(Problem requirements)
From the material below, copy out each line with the word "islands" in it.

START Dataset content

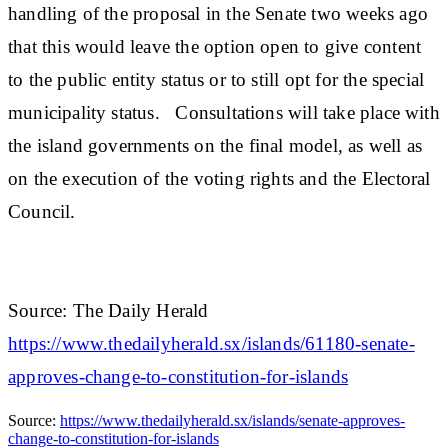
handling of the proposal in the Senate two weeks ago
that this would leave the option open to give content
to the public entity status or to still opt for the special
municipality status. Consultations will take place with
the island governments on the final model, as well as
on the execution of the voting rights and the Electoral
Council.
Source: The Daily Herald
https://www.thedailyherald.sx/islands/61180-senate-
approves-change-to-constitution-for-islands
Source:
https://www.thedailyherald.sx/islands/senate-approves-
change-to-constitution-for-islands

END Dataset content
START Dataset content

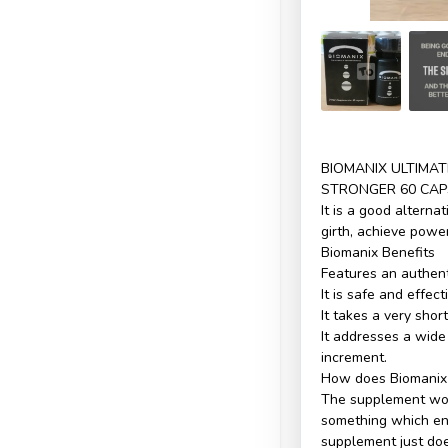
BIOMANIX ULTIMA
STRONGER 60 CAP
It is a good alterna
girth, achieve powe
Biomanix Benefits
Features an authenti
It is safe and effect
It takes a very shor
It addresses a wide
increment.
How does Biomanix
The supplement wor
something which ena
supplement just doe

END Dataset content
START Dataset content

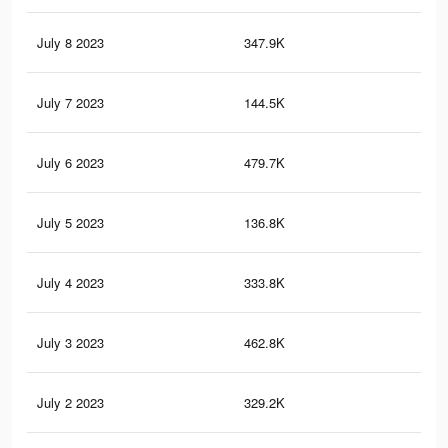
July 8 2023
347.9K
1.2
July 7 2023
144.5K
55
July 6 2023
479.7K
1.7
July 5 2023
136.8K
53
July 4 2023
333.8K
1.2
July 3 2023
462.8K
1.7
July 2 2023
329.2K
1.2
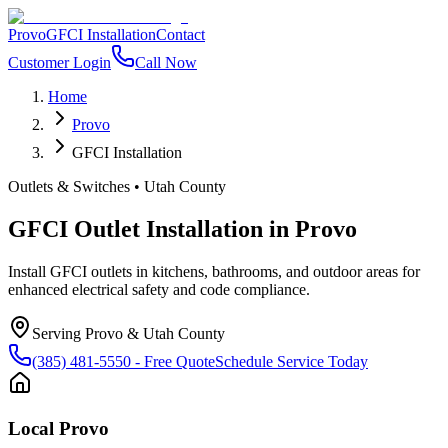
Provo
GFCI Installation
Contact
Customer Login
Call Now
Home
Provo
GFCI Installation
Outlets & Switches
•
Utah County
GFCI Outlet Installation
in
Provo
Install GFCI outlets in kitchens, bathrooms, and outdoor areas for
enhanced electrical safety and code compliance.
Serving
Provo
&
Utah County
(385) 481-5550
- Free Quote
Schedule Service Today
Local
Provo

END Dataset content

(Exercise response)
https://www.thedailyherald.sx/islands/61180-senate-
approves-change-to-constitution-for-islands
https://www.thedailyherald.sx/islands/senate-approves-
change-to-constitution-for-islands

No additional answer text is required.